— Восьмой или девятый… A-а! Ерунда! — махнул рукой Семен, когда Борис сказал что-то утешающее.
И олень тоже качнул рогами: мол, ерунда.
И в самом деле! Что для Семена этот проигрыш?! Займет он восьмое место или девятое — невелика разница!
А главное, может, он хотел подкатиться к ребятам? К одноклассникам?..
От этой мысли Борису стало совсем нехорошо.
А что?! Очень даже возможно! Хитер Семен Крюкин! Знает, что в классе его недолюбливают. Вот и придумал… Смотрите, какой я патриот! Для своих товарищей, для своей школы ничего не пожалею. Даже проиграть готов…
Неужели так?..
…Ночью Борису не спалось. Он ворочался в постели, ерзал, что-то бормотал.

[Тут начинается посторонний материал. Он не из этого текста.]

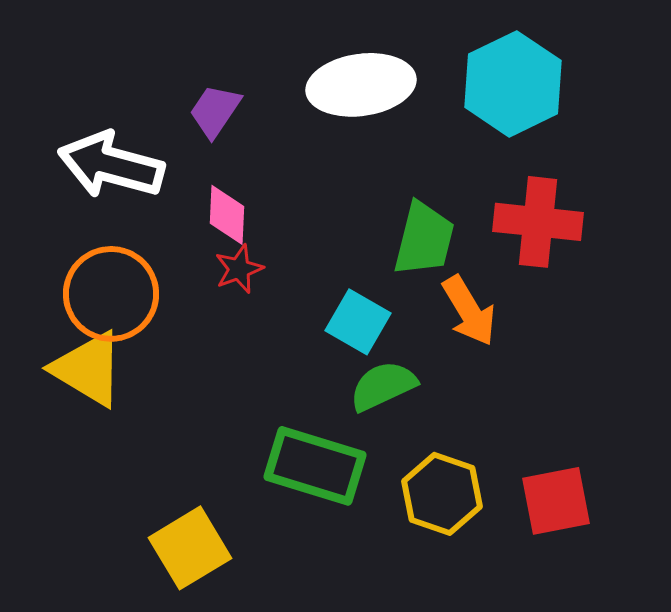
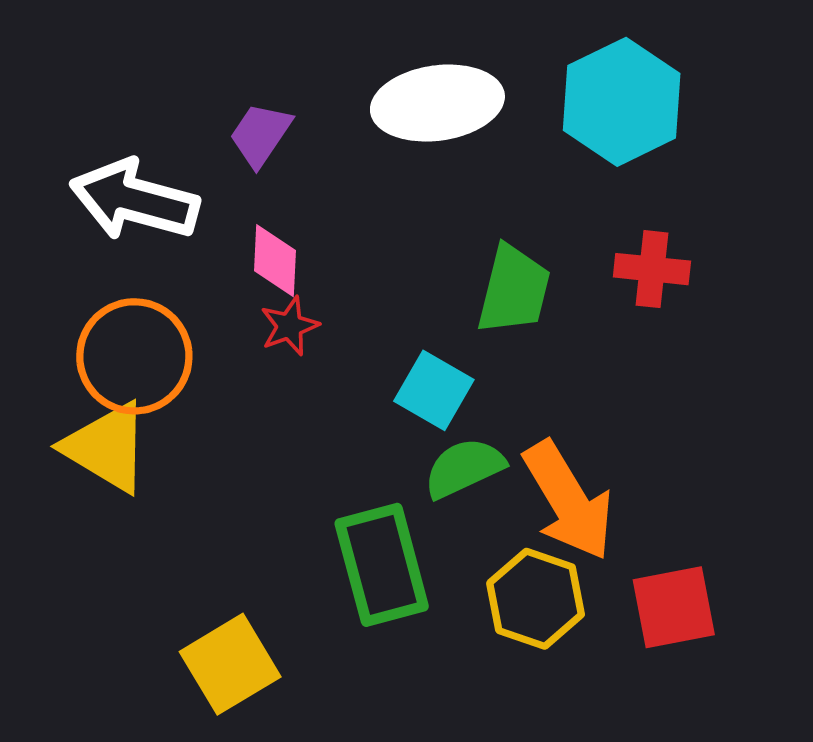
red cross: (538, 222) -> (652, 269), size x0.7
orange arrow: (469, 311) -> (568, 501), moved, size x1.4
green rectangle: (315, 466) -> (382, 565), turned 58

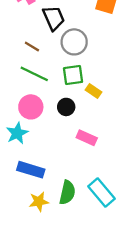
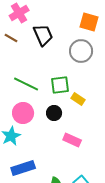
gray circle: (74, 42) -> (81, 51), moved
brown line: (32, 46) -> (11, 38), moved
blue rectangle: (31, 170) -> (23, 168), turned -35

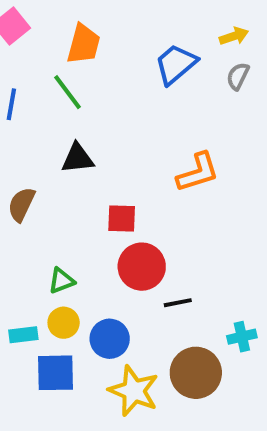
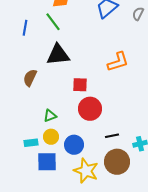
black triangle: (78, 158) -> (58, 55), size x1.4
black line: (178, 303) -> (112, 136), moved

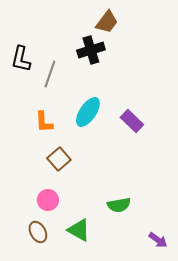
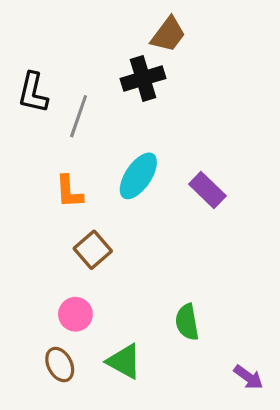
green semicircle: (119, 205) -> (187, 322), turned 90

Утром, выпив лишь стакан чаю, — мать даже встревожилась: не болен ли? — заспешил в школу.
Ребята в раздевалке встречали его шумно, тискали руку, похлопывали по плечам, даже попытались качать. Оказывается, все уже знали, что он стал чемпионом: утром передали краткое сообщение по радио.
Его поздравляли, а он хмурился, говорил какие-то слова, а сам все шарил глазами: где Семен? Еще не пришел?
Появился Семен перед самым звонком, запыхавшийся, суетливый. Он всегда опаздывал.
Был он в серой вельветовой куртке, длинной, на тоненькой «молнии», тоже длинной — от шеи почти до колен.
Едва Семен плюхнулся за парту, вошел физик. Ну, у Адольфа на уроке не побеседуешь.
Борис почти не слышал, что объяснял физик. Вернее, слышал, но все шло как-то мимо.
Семену он послал записку:
«Есть разговор».
Тот обернулся, кивнул.
И вот — перемена.
Семен, стоя в проходе между партами, ждал Бориса.
— Ну?
— Выйдем, — сказал Борис.
Они вышли в зал. Тут на щите уже висел плакат:
«Новому чемпиону, Борису (почти Спасскому!) от всей 64-й, гип-гип ур-р-ра!»
И красной тушью, крупными мазками, нарисован Борис. И на голове — корона.
«Шурки Михалева творение», — подумал Борис, проходя мимо.
Шурка всегда безотказно малевал все срочное. Несколько движений кисти — и портрет готов. Иногда получалось даже похоже.
Борис увел Семена вниз. Там, в самом конце лестницы, был темный, уютный тупичок.
— Давай так — правду, только правду, и ничего, кроме правды. Идет? — сказал Борис.
Семен пожал плечами. Он стоял, дергая вверх-вниз пластмассовый язычок «молнии». С мягким шуршанием она открывалась и закрывалась.
— Ты вчера нарочно? Проиграл партию? — в упор спросил Борис.
Семен усмехнулся, посмотрел ему в глаза.
— А тебе зачем? Проиграл, и все. — Он неторопливо раздернул «молнию», и лихо, с треском задернул. — А ежели бы и нарочно — тогда что?
— Нет, ты не финти, — Борис нахмурился. — Договорились же: правду, и только правду…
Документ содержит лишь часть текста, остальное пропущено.